Three steps to creating a dream back end for your small business marketing.
Creating a sales back end doesn’t have to be complicated, but it requires a bit of thought in advance. The key is to set up a process and flow that guides prospects through a sequence and gives them ample opportunity to become customers.
The three steps are: Engage, Act, and Close. I’ll walk through them as you would find them in an online environment.
In Engage, you have a process to engage with the person who has just “found” you. Its important to have a few resources in place to support this step. You should have a “squeeze page,” a “thank you” page, an autoresponder, and thought out “calls to action.”
Briefly, I’ll explain the purpose of each of these. The “squeeze page” is a page that encourages prospects to exchange some information about themselves (typically an email address) in return for something they value such as coupons, free reports, free upgrades, etc. Here is an example of a small business marketing squeeze page.
The “thank you” page is the location where your prospects who sign up on your squeeze page are taken. This page can be the place they download or print the free offer and can be a page that provides them with another “call to action.” Here is an example of a thank you page.
As you can see, neither page has to be too visually appealing, just have an effective offer and clear message.
An autoresponder is a email tool that allows you to collect emails from forms, create those forms, send out sequences of messages to email lists, etc. Some examples are Aweber, MailChimp, etc. This tool allows you to automate some of the small business marketing process and create it in advance. For example, you could send an email every other day for a week to new prospects giving them tips about solving a particular problem or sending a series of coupons that correspond with events.
The “call to action” is the most obvious, but often the most overlooked in small business marketing. Make it clear what you would like the prospects to do. Click here to get this…Act now to get a free coupon… etc.
Act. This part of the process is the bridge between Engage and Close. In Act, you want to encourage the prospect to take action on the information you have provided them and the “calls to action” you have presented them. Engage is designed to create a desire to buy or find out more. Act is where you directly engage with the prospect in your store, over the phone, in person, etc.
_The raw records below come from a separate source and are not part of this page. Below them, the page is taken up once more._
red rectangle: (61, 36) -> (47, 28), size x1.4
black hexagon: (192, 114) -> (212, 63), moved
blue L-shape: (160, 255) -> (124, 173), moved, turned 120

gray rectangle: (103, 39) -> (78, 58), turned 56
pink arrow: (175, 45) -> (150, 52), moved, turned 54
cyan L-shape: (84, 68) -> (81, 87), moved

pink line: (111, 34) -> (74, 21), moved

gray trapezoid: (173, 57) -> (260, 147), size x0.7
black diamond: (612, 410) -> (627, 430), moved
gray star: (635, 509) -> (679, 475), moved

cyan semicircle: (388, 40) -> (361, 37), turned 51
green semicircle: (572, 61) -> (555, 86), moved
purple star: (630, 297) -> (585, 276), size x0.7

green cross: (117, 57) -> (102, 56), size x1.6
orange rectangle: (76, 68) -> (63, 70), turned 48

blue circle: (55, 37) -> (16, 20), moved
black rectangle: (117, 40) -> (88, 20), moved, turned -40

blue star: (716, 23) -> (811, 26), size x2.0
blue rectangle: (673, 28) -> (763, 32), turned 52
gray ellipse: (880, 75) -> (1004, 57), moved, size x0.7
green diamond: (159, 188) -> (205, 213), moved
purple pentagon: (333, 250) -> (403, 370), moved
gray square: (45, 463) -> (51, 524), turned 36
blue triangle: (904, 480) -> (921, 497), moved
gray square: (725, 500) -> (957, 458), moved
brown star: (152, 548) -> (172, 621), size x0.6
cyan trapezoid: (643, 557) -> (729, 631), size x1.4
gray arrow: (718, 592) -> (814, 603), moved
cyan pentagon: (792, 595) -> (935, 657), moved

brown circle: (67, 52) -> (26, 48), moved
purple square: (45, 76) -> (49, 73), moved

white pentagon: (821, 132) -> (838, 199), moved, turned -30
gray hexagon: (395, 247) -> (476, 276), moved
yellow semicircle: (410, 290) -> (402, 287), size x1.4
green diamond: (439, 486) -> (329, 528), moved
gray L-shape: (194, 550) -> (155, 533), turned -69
Each business will have a different flow in Act, but the idea is clear – you are directly interacting with a prospect who is interested in what you are selling.
Close. Not to many questions here I expect. At least no questions on what it means 🙂 Making it happen seems to trouble people, but if you’ve built the back end process correctly, this becomes much easier as you have steadily created an interested prospect who is largely pre-qualified and interested. Now its time to make them a customer! Close is where the small business marketing efforts pay off, literally.
Take the time to consider the process to use these three steps in your small business marketing. Use a white board or notepaper and lay out your process. Be clear on how you plan to engage, what you want prospects to do, what value you offer along the way to keep moving them towards becoming customers, etc.
Don’t neglect your back end, its the key to making your small business marketing efforts return value to your business!